The persistence of some people trying to maintain an abusive and toxic relationship is something that continues to amaze us. That is why I would like to explain a little about this behavior so you can understand why these people never give up.

1. These people have a distorted view of reality as they justify their partner's toxic and harmful behavior based on the few good memories they treasure. This is how they justify bad behavior and abuse as a result of bad luck. For example: "Maybe she or he had a bad day at work."
"Maybe she or he is tired." "It is because his or her traumas from the past.", in short, the account is infinite.

2. These people believe that no matter how much physical or emotional abuse they may receive, eventually, the toxic person(the abuser) will change.

It is very sad to know that people who become attached to a toxic relationship hold in their hearts the hope that if they work hard they will eventually make the abuser change.

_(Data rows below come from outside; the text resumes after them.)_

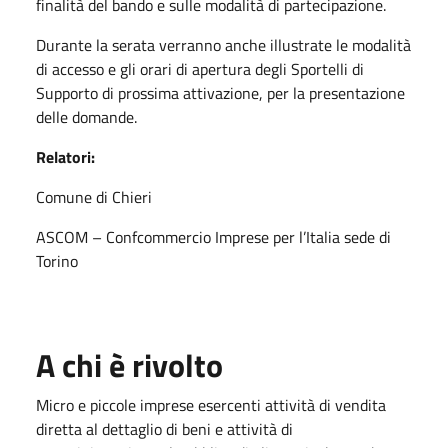
finalità del bando e sulle modalità di partecipazione.
Durante la serata verranno anche illustrate le modalità
di accesso e gli orari di apertura degli Sportelli di
Supporto di prossima attivazione, per la presentazione
delle domande.
Relatori:
Comune di Chieri
ASCOM – Confcommercio Imprese per l’Italia sede di
Torino
A chi è rivolto
Micro e piccole imprese esercenti attività di vendita
diretta al dettaglio di beni e attività di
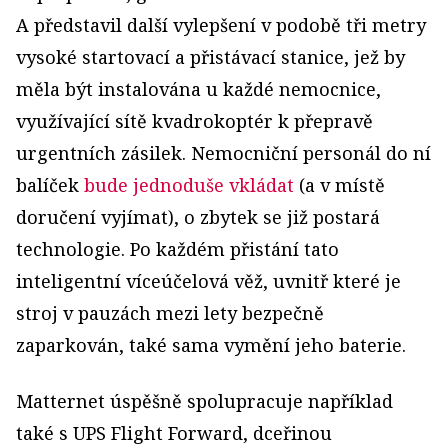
A představil další vylepšení v podobě tři metry
vysoké startovací a přistávací stanice, jež by
měla být instalována u každé nemocnice,
využívající sítě kvadrokoptér k přepravě
urgentních zásilek. Nemocniční personál do ní
balíček
bude jednoduše vkládat
(a v místě
doručení vyjímat), o zbytek se již postará
technologie. Po každém přistání tato
inteligentní víceúčelová věž, uvnitř které je
stroj v pauzách mezi lety bezpečně
zaparkován, také sama vymění jeho baterie.
Matternet úspěšně spolupracuje například
také s UPS Flight Forward, dceřinou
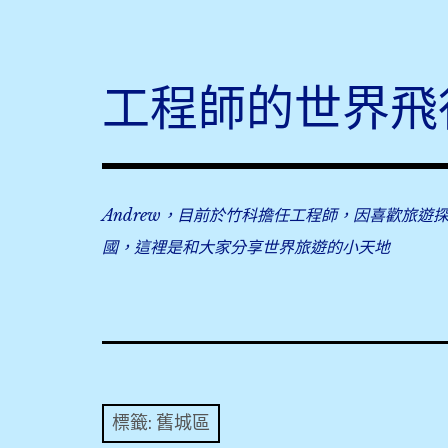
Skip
to
content
工程師的世界飛
Andrew，目前於竹科擔任工程師，因喜歡旅遊
國，這裡是和大家分享世界旅遊的小天地
標籤:
舊城區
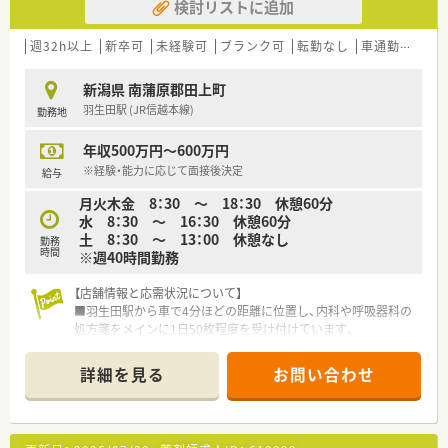
検討リストに追加
週32h以上
新卒可
未経験可
ブランク可
転勤なし
車通勤可
高給
新潟県 南蒲原郡田上町
羽生田駅 (JR信越本線)
勤務地
年収500万円～600万円
※経験・能力に応じて面接後決定
給与
月火木金 8：30 ～ 18：30 休憩60分
水 8：30 ～ 16：30 休憩60分
土 8：30 ～ 13：00 休憩なし
勤務
時間
※週40時間勤務
【店舗情報と応需状況について】
■羽生田駅から車で4分ほどの距離に位置し、内科や呼吸器科の
処方箋をメインに1日50枚程度を受け付けています。
■門前クリニックのドクターとは定期的に情報交換を行う場が
あり、密な連携を通じて質の高い医療提供を目指しています。
詳細を見る
お問い合わせ
■近隣地域に根ざした薬局として、セルフメディケーションの相
談や地域の健康づくりにも積極的に関わっている店舗です。
【募集背景と求める人物像について】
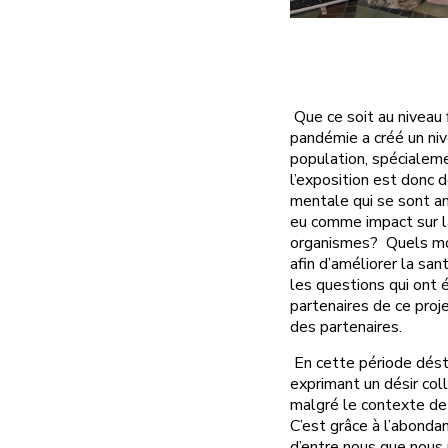
Que ce soit au niveau f
pandémie a créé un ni
population, spécialeme
l’exposition est donc d
mentale qui se sont am
eu comme impact sur la
organismes? Quels moy
afin d’améliorer la sa
les questions qui ont 
partenaires de ce proj
des partenaires.
En cette période dést
exprimant un désir coll
malgré le contexte de 
C’est grâce à l’abonda
d’entre nous que nous 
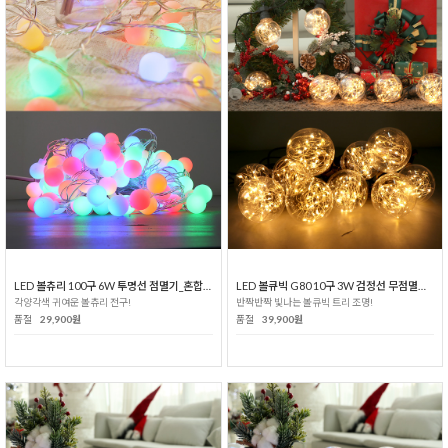
LED 볼츄리 100구 6W 투명선 점멸기_혼합칼라
LED 볼큐빅 G80 10구 3W 검정선 무점멸기_전구색
각양각색 귀여운 볼츄리 전구!
반짝반짝 빛나는 볼큐빅 트리 조명!
품절
29,900원
품절
39,900원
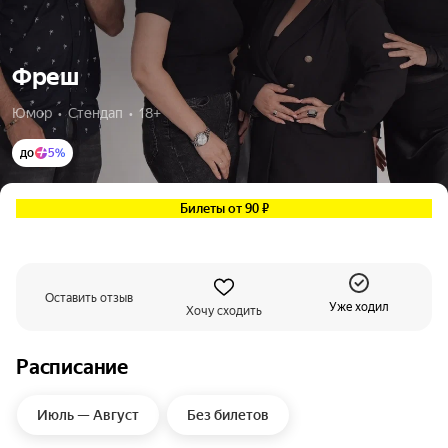
Фреш
Юмор  •  Стендап  •  18+
до
5%
Билеты от 90 ₽
Оставить отзыв
Уже ходил
Хочу сходить
Расписание
Июль — Август
Без билетов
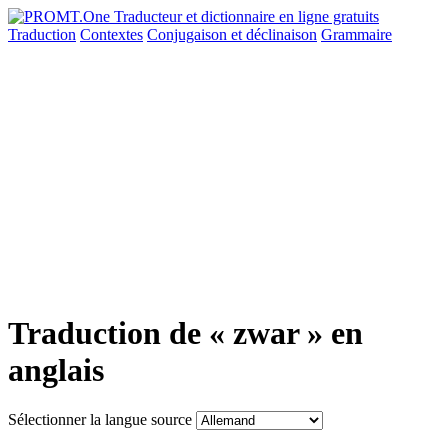
Traduction
Contextes
Conjugaison
et déclinaison
Grammaire
Traduction de « zwar » en
anglais
Sélectionner la langue source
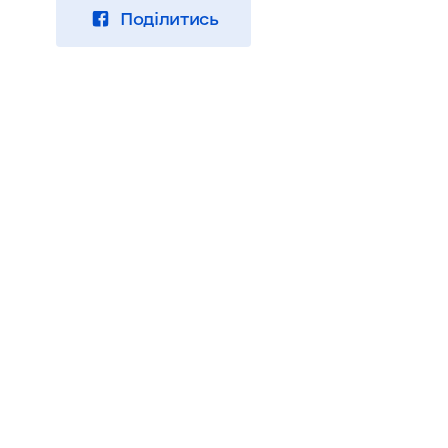
Поділитись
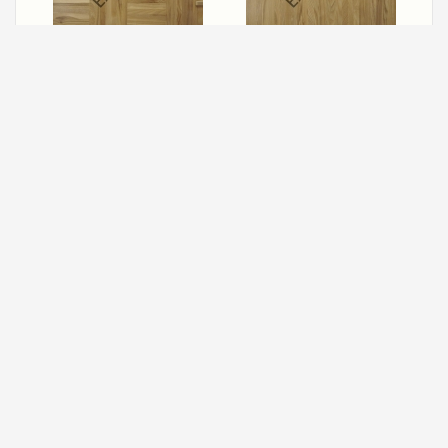
Мозаичный паркет
Мозаичный паркет
ясень "квадрат"
ясень "параллель"
Мозаичный паркет клен
Мозаичный паркет клен
"параллель"
"квадрат"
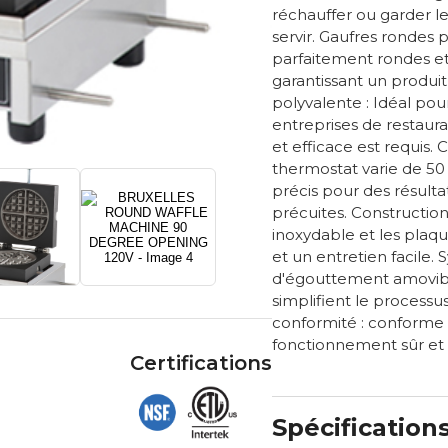
réchauffer ou garder l
servir. Gaufres rondes p
parfaitement rondes e
garantissant un produit 
polyvalente : Idéal pour
entreprises de restaura
et efficace est requis. 
thermostat varie de 50 
précis pour des résult
précuites. Construction
inoxydable et les plaqu
et un entretien facile.
d'égouttement amovible
simplifient le processu
conformité : conforme
fonctionnement sûr et 
Certifications
Spécification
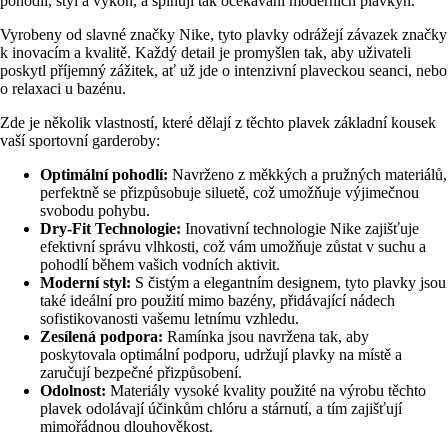
pohodlí, styl a výkon, a splňují tak očekávání moderních plavkyň.
Vyrobeny od slavné značky Nike, tyto plavky odrážejí závazek značky
k inovacím a kvalitě. Každý detail je promyšlen tak, aby uživateli
poskytl příjemný zážitek, ať už jde o intenzivní plaveckou seanci, nebo
o relaxaci u bazénu.
Zde je několik vlastností, které dělají z těchto plavek základní kousek
vaší sportovní garderoby:
Optimální pohodlí:
Navrženo z měkkých a pružných materiálů,
perfektně se přizpůsobuje siluetě, což umožňuje výjimečnou
svobodu pohybu.
Dry-Fit Technologie:
Inovativní technologie Nike zajišťuje
efektivní správu vlhkosti, což vám umožňuje zůstat v suchu a
pohodlí během vašich vodních aktivit.
Moderní styl:
S čistým a elegantním designem, tyto plavky jsou
také ideální pro použití mimo bazény, přidávající nádech
sofistikovanosti vašemu letnímu vzhledu.
Zesílená podpora:
Ramínka jsou navržena tak, aby
poskytovala optimální podporu, udržují plavky na místě a
zaručují bezpečné přizpůsobení.
Odolnost:
Materiály vysoké kvality použité na výrobu těchto
plavek odolávají účinkům chlóru a stárnutí, a tím zajišťují
mimořádnou dlouhověkost.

When people become attached to a toxic relationship, frustration, anger, anxiety, and depressive events will accompany them. The solution is to restructure thoughts and deal with the problem in an objective and mature way.
Mourning for that person even if he has not died is the most recommended step to leave a toxic relationship. It is necessary to understand that such a beautiful relationship with the abuser will never come to reality because it has already died. After the grieving process, may these people never miss the gift of forgiveness and compassion for the toxic person that now they can see.

God has great plans for you! It is time to bury those hopes that sink you to a toxic relationship. Fix our eyes on Jesus that without a doubt, his plans go beyond what you and I can see.